The first lantern flared with a faint hiss, its amber glow cutting into the dark. I exhaled, testing the hook. One down. Five more to go.
Habit made me glance over my shoulder constantly, but each time, it was just me and the flicker of flame on stone. Silence pressed close, thick and oppressive, so I hummed one of my mother’s old lullabies—soft, frayed with memories.
It didn’t chase away shadows, but it reminded me who I was. Who she’d been.
By the last lantern, the room seemed almost livable. Rough, cold, yet no longer actively hostile.
I set a fresh bucket of water by the third room, ready to continue, when heavy footsteps echoed down the stairs. Slow. Heavy.
Not the lady—her heels had a vicious, clipped rhythm that made most of us flinch by instinct. This was different.
I straightened immediately, brushing my apron nervously.
Mrs. Branth emerged from the shadows, looking like she’d been carved from stone. “Lyra,” she snapped. “How much have you finished?”
“Just two rooms,” I said, gesturing behind me. “The second was slow going. There’s more junk than I expected.”
Her eyes flicked over the lanterns, the half-swept floor, the pile by the door. She sniffed. “It’ll have to do. The lord and lady want these rooms ready within the hour.”

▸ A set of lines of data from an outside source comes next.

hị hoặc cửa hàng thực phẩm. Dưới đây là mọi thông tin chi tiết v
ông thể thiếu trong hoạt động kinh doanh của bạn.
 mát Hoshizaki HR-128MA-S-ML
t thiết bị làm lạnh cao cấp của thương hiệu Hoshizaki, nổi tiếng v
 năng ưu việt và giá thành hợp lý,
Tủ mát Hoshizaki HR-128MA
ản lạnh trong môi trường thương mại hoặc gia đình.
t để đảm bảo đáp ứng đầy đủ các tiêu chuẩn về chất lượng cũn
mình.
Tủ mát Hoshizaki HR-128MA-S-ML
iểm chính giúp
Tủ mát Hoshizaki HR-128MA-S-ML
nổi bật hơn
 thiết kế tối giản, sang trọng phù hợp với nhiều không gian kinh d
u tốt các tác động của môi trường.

I opened my mouth, then closed it again.
The hour. Of course.
Mrs. Branth raised an eyebrow, like she’d heard my thoughts anyway. “I’ll send one of the younger girls to help. But don’t expect miracles—they’re all running ragged with the feast preparations. You’ll have to make do.”
“Yes, Mrs. Branth.”
She lingered a second longer than she needed to, watching me like she was trying to figure out if I’d survive the night. Then she turned and left, her footsteps fading back into the bustle upstairs.
As soon as she was gone, I exhaled slowly.

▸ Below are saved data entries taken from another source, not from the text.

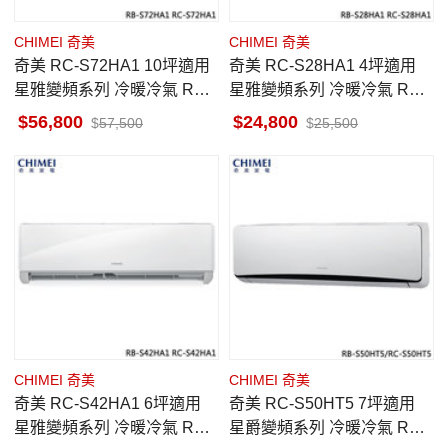
CHIMEI 奇美
CHIMEI 奇美
奇美 RC-S72HA1 10坪適用
奇美 RC-S28HA1 4坪適用
星雅變頻系列 冷暖冷氣 RB-
星雅變頻系列 冷暖冷氣 RB-
S72HA1
S28HA1
56,800
24,800
57,500
25,500
CHIMEI 奇美
CHIMEI 奇美
奇美 RC-S42HA1 6坪適用
奇美 RC-S50HT5 7坪適用
星雅變頻系列 冷暖冷氣 RB-
星爵變頻系列 冷暖冷氣 RB-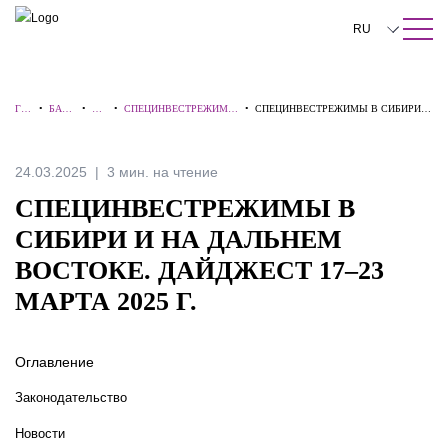
ПОИСК ПО САЙТУ
Закрыть
RU
English
ГЛ
•
БАЗА
•
ОБ
•
СПЕЦИНВЕСТРЕЖИМЫ
•
СПЕЦИНВЕСТРЕЖИМЫ В СИБИРИ И
中文
АВ
ЗНАН
ЗО
В СИБИРИ И НА
НА ДАЛЬНЕМ ВОСТОКЕ. ДАЙДЖЕСТ
НА
ИЙ
РЫ
ДАЛЬНЕМ ВОСТОКЕ
17–23 МАРТА 2025 Г.
Я
한국어
24.03.2025
3 мин. на чтение
Deutsch
СПЕЦИНВЕСТРЕЖИМЫ В
Italiano
СИБИРИ И НА ДАЛЬНЕМ
ВОСТОКЕ. ДАЙДЖЕСТ 17–23
Español
МАРТА 2025 Г.
Français
日本語
Оглавление
Português
Законодательство
Türkçe
Новости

The junk waited. So did the carvings I was pretending not to see.
I stepped back into the room, lantern in hand. The shadows twitched in the corners as if they had breath.
As if they noticed me. I kept my eyes on the floor—not the markings, not the shape of the blade in my apron pocket, pulling at me like a tether.

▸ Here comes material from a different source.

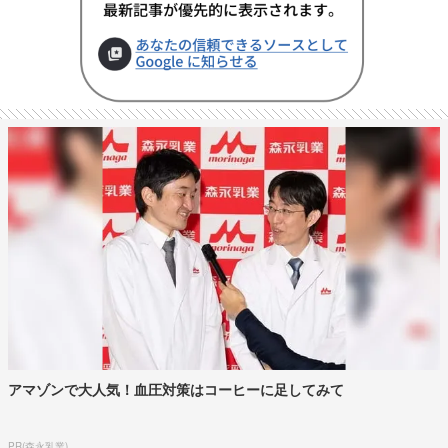
アマゾンで大人気！血圧対策はコーヒーに足してみて
PR(森永乳業)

But I couldn’t stop myself. Not really.
When the pile by the far shelf was cleared, I sank to my knees behind it.
The dagger practically hummed against my ribs. I hesitated only a second before slipping it free.
It shimmered in the lantern light, slick and luminous. The symbols on the blade matched those on the box and shelf.
I turned it slowly in my hand, watching it catch the glow, and that was when it happened—
A sting. Sharp, sudden.
“Shit,” I hissed, jerking back.
A thin line of red welled on my palm.
The cut was shallow, but the sensation that followed was not. It wasn’t pain. Not exactly.
It was awareness. As if something ancient had just woken up inside my skin, curling its fingers around the edges of my mind.
My breath hitched. For a split second, the room looked—different. Brighter and darker all at once.
Then:
“Lyra?” The girl’s voice was soft, hesitant.
My head snapped toward the doorway, and I scrambled to shove the dagger back into my apron, wrapping the cloth around it as fast as I could.
“In here,” I called, wiping my bleeding hand against my skirt. “Be careful of the glass.”
She stepped inside just as I forced my face to stillness. My heart was pounding, but I smiled like nothing was wrong.
Because whatever just woke up down here—it wasn’t finished with me.